In terms of beer, doppelbocks aren’t that bitter. Neither are Russian Imperial Stouts. They’re both quite smooth … but watch the ABV content or you’ll get drunk a lot quicker than you would with your typical mass-produced American lager.
But if you lose the light bitterness from coffee or tea, then it’s not really coffee or tea any more, is it? Then it’s water! If you like tea, you like a bitter drink. Yes, it’s only lightly bitter, but that’s what tea tastes like. There’s nothing wrong with that. If you truly didn’t like the bitterness at all, you’d drink water, or you’d add milk and/or sugar to your tea.
And there are certainly bitter foods that people like. Vegetables such as aparagus, radishes, spinach and other leafy greens… these are all a little bitter. Some spices (bay leaves, rosemary) have a slight bitterness to them.
Bitterness, in moderation, is not an unpleasant taste. The exact same can be said for salt, sour, and sweet.
As for bitter drinks? They can provide a nice contrast to a salty or sweet food. Beer is great with steak, or wings, or pizza. Coffee goes nice with a big slice of cake, or strudel, or a donut.
Yeah, but most of those gruit ales were bitter too or worse, toxic - henbane and wormwood, for instance.
Most people like the balance a bit of hoppy bitterness gives to beer. I had one hop-free beer at the Gingerman & found it utterly bland. It wasn’t one of the witbiers, which can be quite tasty–but which are often served with orange or lemon. That “balance” thing again…
IPA’s have become quite popular & some brewers go for “hoppier than thou.” I quite like a good IPA but some are too bitter for me.

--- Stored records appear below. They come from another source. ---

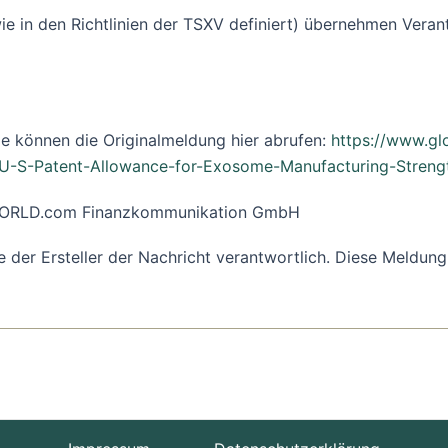
ie in den Richtlinien der TSXV definiert) übernehmen Vera
e können die Originalmeldung hier abrufen:
https://www.g
U-S-Patent-Allowance-for-Exosome-Manufacturing-Strengt
R-WORLD.com Finanzkommunikation GmbH
ine der Ersteller der Nachricht verantwortlich. Diese Meld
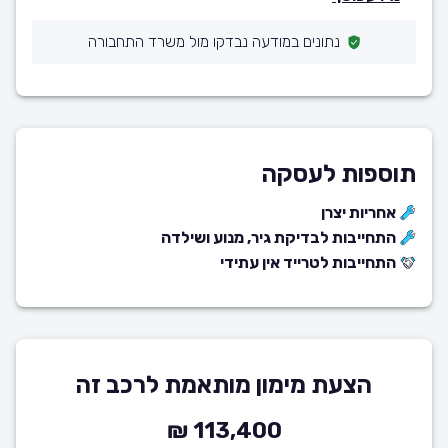
נתונים במודעה נבדקו מול משרד התחבורה
תוספות לעסקה
אחריות יצרן
התחייבות לבדיקת גיר, מנוע ושילדה
התחייבות לטרייד אין עתידי
הצעת מימון מותאמת לרכב זה
113,400 ₪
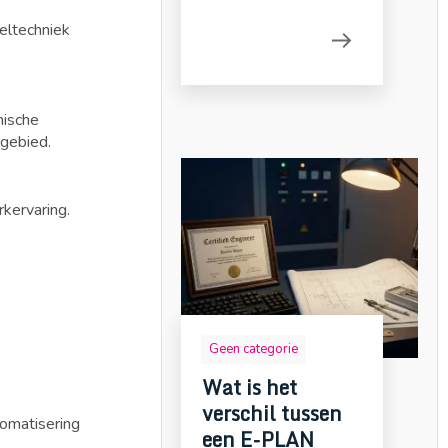
eltechniek
nische
kgebied.
rkervaring.
Geen categorie
Wat is het
verschil tussen
tomatisering
een E-PLAN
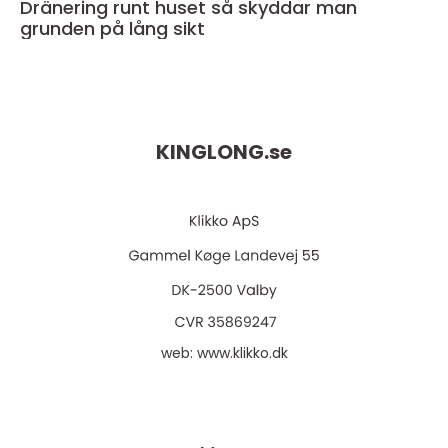
Dränering runt huset så skyddar man
grunden på lång sikt
KINGLONG.
se
web:
www.klikko.dk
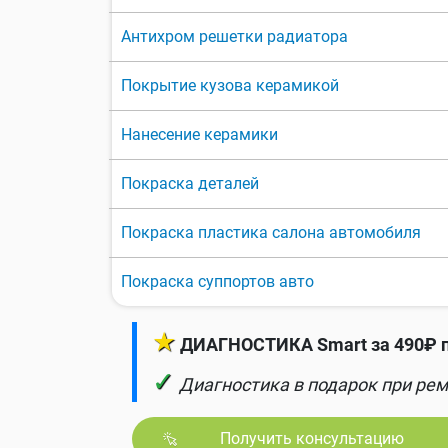
Антихром решетки радиатора
Покрытие кузова керамикой
Нанесение керамики
Покраска деталей
Покраска пластика салона автомобиля
Покраска суппортов авто
★
ДИАГНОСТИКА Smart за 490₽ п
✓
Диагностика в подарок при рем
Получить консультацию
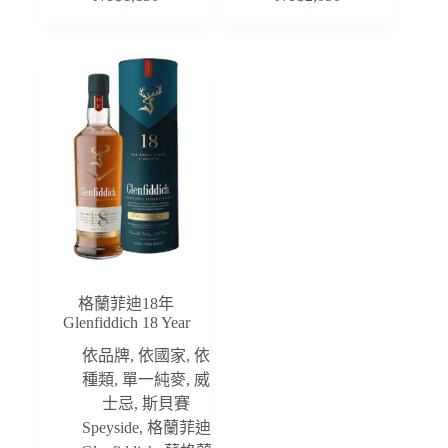
格蘭菲迪18年
Glenfiddich 18 Year
依品牌
,
依國家
,
依
種類
,
單一純麥
,
威
士忌
,
斯貝賽
Speyside
,
格蘭菲迪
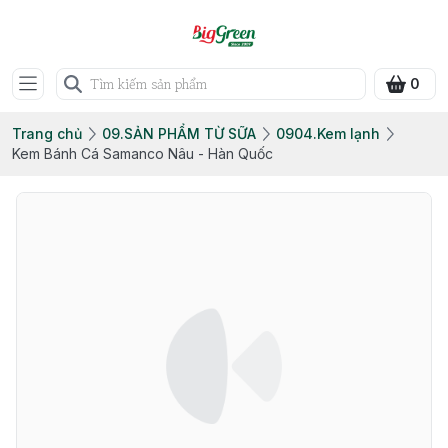
0
Trang chủ
09.SẢN PHẨM TỪ SỮA
0904.Kem lạnh
Kem Bánh Cá Samanco Nâu - Hàn Quốc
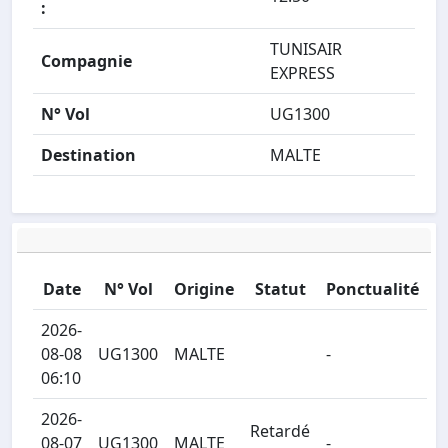
:
TUNISAIR
Compagnie
EXPRESS
N° Vol
UG1300
Destination
MALTE
Date
N° Vol
Origine
Statut
Ponctualité
2026-
08-08
UG1300
MALTE
-
06:10
2026-
Retardé
08-07
UG1300
MALTE
-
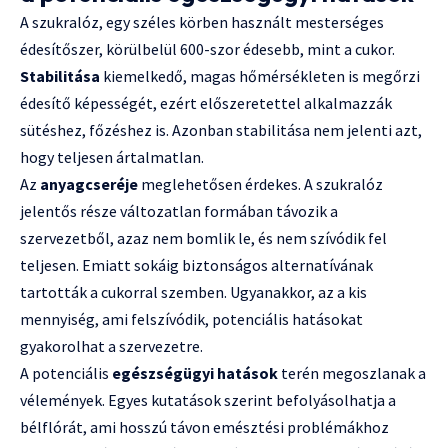
A szukralóz, egy széles körben használt mesterséges
édesítőszer, körülbelül 600-szor édesebb, mint a cukor.
Stabilitása
kiemelkedő, magas hőmérsékleten is megőrzi
édesítő képességét, ezért előszeretettel alkalmazzák
sütéshez, főzéshez is. Azonban stabilitása nem jelenti azt,
hogy teljesen ártalmatlan.
Az
anyagcseréje
meglehetősen érdekes. A szukralóz
jelentős része változatlan formában távozik a
szervezetből, azaz nem bomlik le, és nem szívódik fel
teljesen. Emiatt sokáig biztonságos alternatívának
tartották a cukorral szemben. Ugyanakkor, az a kis
mennyiség, ami felszívódik, potenciális hatásokat
gyakorolhat a szervezetre.
A potenciális
egészségügyi hatások
terén megoszlanak a
vélemények. Egyes kutatások szerint befolyásolhatja a
bélflórát, ami hosszú távon emésztési problémákhoz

Investigate International Bitterness Unit or European Bitterness Unit ratings. There are hundreds of beers, ales, etc., out there–so there’s something for every taste. Or every mood.
Here’s an interesting article…
I’m with the OP on this one. Local micros tend to go overboard on the hops and make it undrinkable for me. On the other hand, beers like Bud, Coors, etc are a non-starter. I usually buy lager or hefeweizen.
Hops are why beer exists in the first place. Sorta like how lobster exists only as a clarified-butter delivery device.
You can make alcoholic malt beverages without hops. They have names like “Smirnoff Ice” and “Four Loko.”
This. Without something to counter the sweetness from the malt, you get a cloying, unpleasant mess.
I agree that the race to find the absolute pinnacle of alpha-acid solubility has become tiresome, but that doesn’t stop me from enjoying the occasional hop bomb (I’m looking at you Bell’s Two-Hearted).
There’s obviously a market for cloyingly sweet alcoholic beverages without hops. There is also a large and growing market for craft beverages–even craft sodas are taking off. There should logically be a market for unhopped beer.
Plus, hops have a very distinct taste that some people, who like coffee and chocolate, find unpalatable. Why not create beers with other flavors that balance the sweetness of the malt?
Lots of old beer recipes contained flavoring and preservative agents other than hops. Hops just worked well.
There are plenty of modern beers that use milder hops and/or only a little bit of hops, and some that use other flavors. You just have to keep drinking to find them. Good article:
In sum, my advice is the same as usual - drink heavily.
I also don’t like the bitterness of beer and coffee, and mildly dislike the bitterness of tea enough that I prefer it weak.
But sometimes I do like a little bitterness in my food. Occasionally I will add broccoli to my food to give it a needed bitterness (stir fry for example).
#1 - that does not follow.
#2 - Fuck 'em. If you want sweet, drink a rum & coke. If you don’t like beer that tastes like beer, drink Belgian or Bud.
if it didn’t taste bitter then everyone would drink it.